Chocolate layer cake with chocolate ganache
This is a chocolate cake that ticks all the boxes. Incredibly moist, light and fudgy, intensely chocolate-y. It looks incredibly impressive, yet it couldn’t be easier to make and decorate. And it slowly sinked in me that the cake was a hit! Crumb by crumb as I tasted it all along the day, and "Yes! That's the best cake ever".
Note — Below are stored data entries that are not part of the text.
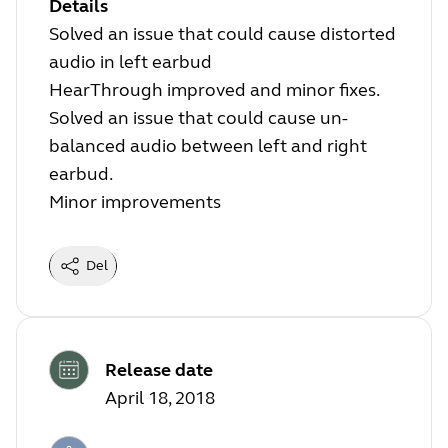
Details
Solved an issue that could cause distorted
audio in left earbud
HearThrough improved and minor fixes.
Solved an issue that could cause un-
balanced audio between left and right
earbud.
Minor improvements
Del
Release date
April 18, 2018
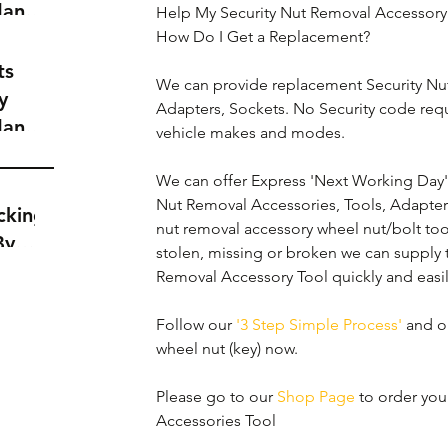
dance
Help My Security Nut Removal Accessory 
a
How Do I Get a Replacement?
t
ts
We can provide replacement Security Nut
y
Adapters, Sockets. No Security code req
dance
vehicle makes and modes.
a
t
We can offer Express 'Next Working Day' d
Nut Removal Accessories, Tools, Adapters
cking
nut removal accessory wheel nut/bolt too
By
stolen, missing or broken we can supply 
Removal Accessory Tool quickly and easil
Follow our 
'3 Step Simple Process'
 and o
wheel nut (key) now.
Please go to our 
Shop Page
 to order yo
Accessories Tool 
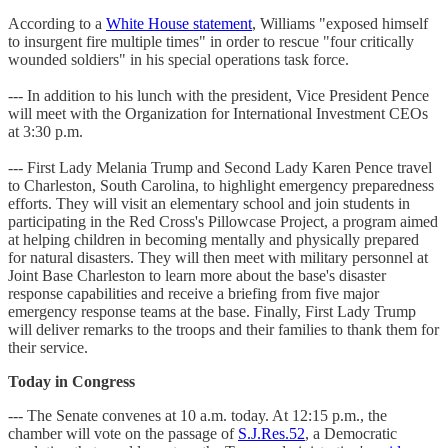
According to a
White House statement
, Williams "exposed himself
to insurgent fire multiple times" in order to rescue "four critically
wounded soldiers" in his special operations task force.
--- In addition to his lunch with the president, Vice President Pence
will meet with the Organization for International Investment CEOs
at 3:30 p.m.
--- First Lady Melania Trump and Second Lady Karen Pence travel
to Charleston, South Carolina, to highlight emergency preparedness
efforts. They will visit an elementary school and join students in
participating in the Red Cross's Pillowcase Project, a program aimed
at helping children in becoming mentally and physically prepared
for natural disasters. They will then meet with military personnel at
Joint Base Charleston to learn more about the base's disaster
response capabilities and receive a briefing from five major
emergency response teams at the base. Finally, First Lady Trump
will deliver remarks to the troops and their families to thank them for
their service.
Today in Congress
--- The Senate convenes at 10 a.m. today. At 12:15 p.m., the
chamber will vote on the passage of
S.J.Res.52
, a Democratic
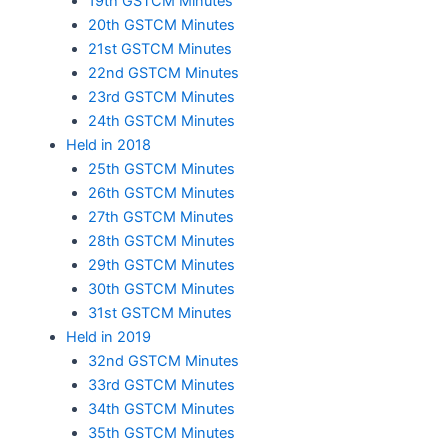
19th GSTCM Minutes
20th GSTCM Minutes
21st GSTCM Minutes
22nd GSTCM Minutes
23rd GSTCM Minutes
24th GSTCM Minutes
Held in 2018
25th GSTCM Minutes
26th GSTCM Minutes
27th GSTCM Minutes
28th GSTCM Minutes
29th GSTCM Minutes
30th GSTCM Minutes
31st GSTCM Minutes
Held in 2019
32nd GSTCM Minutes
33rd GSTCM Minutes
34th GSTCM Minutes
35th GSTCM Minutes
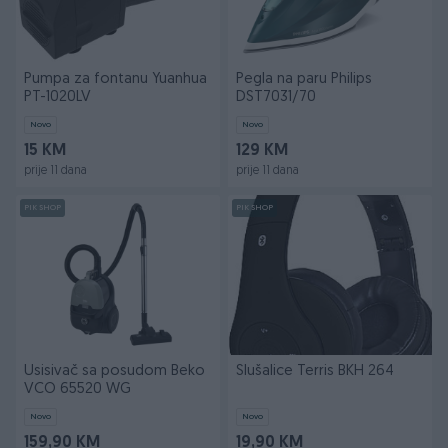
Pumpa za fontanu Yuanhua
Pegla na paru Philips
PT-1020LV
DST7031/70
Novo
Novo
15 KM
129 KM
prije 11 dana
prije 11 dana
PIK SHOP
PIK SHOP
Usisivač sa posudom Beko
Slušalice Terris BKH 264
VCO 65520 WG
Novo
Novo
159,90 KM
19,90 KM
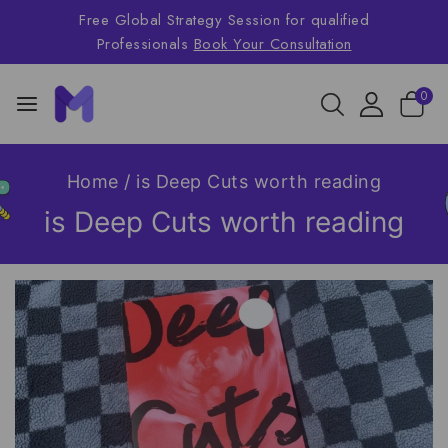
Free Global Strategy Session for qualified
Professionals
Book Your Consultation
0
Home
/
is Deep Cuts worth reading
is Deep Cuts worth reading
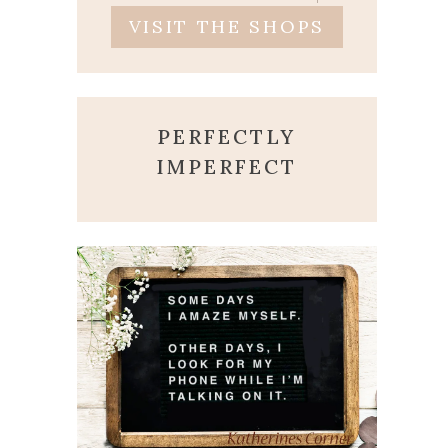
VISIT THE SHOPS
PERFECTLY
IMPERFECT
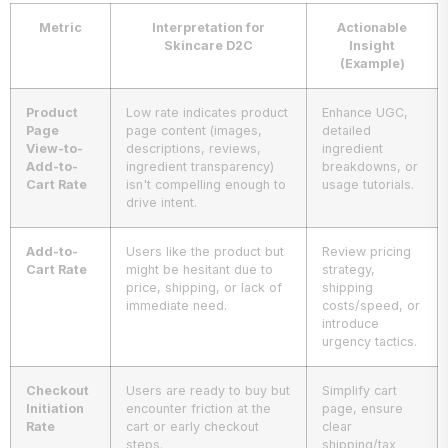
Metric
Interpretation for
Actionable
Skincare D2C
Insight
(Example)
Product
Low rate indicates product
Enhance UGC,
Page
page content (images,
detailed
View-to-
descriptions, reviews,
ingredient
Add-to-
ingredient transparency)
breakdowns, or
Cart Rate
isn't compelling enough to
usage tutorials.
drive intent.
Add-to-
Users like the product but
Review pricing
Cart Rate
might be hesitant due to
strategy,
price, shipping, or lack of
shipping
immediate need.
costs/speed, or
introduce
urgency tactics.
Checkout
Users are ready to buy but
Simplify cart
Initiation
encounter friction at the
page, ensure
Rate
cart or early checkout
clear
steps.
shipping/tax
You have to prepare the chocolate ganache first as it takes some time for the chocolate ganache to set. Then prepare the chocolate cake, sandwich it with chocolate buttercream and cover the cake with chocolate buttercream. Finally pour chocolate ganache. Let the cake sit for about 3 hours until the chocolate sets. Then slice and serve. These cake slices also can be frozen. Tightly wrap each cake slice with plastic wrap and then put them in a ziplock bag. Freezes up to 2 weeks.
Ingredients
For the cake
250g salted butter (softened)
225g sugar
5 eggs
200g flour
3 tbsp cocoa powder
1 tsp baking powder
1 tsp baking soda
1/4 cup milk (or 2 tbsp milk powder+3 tbsp cold water)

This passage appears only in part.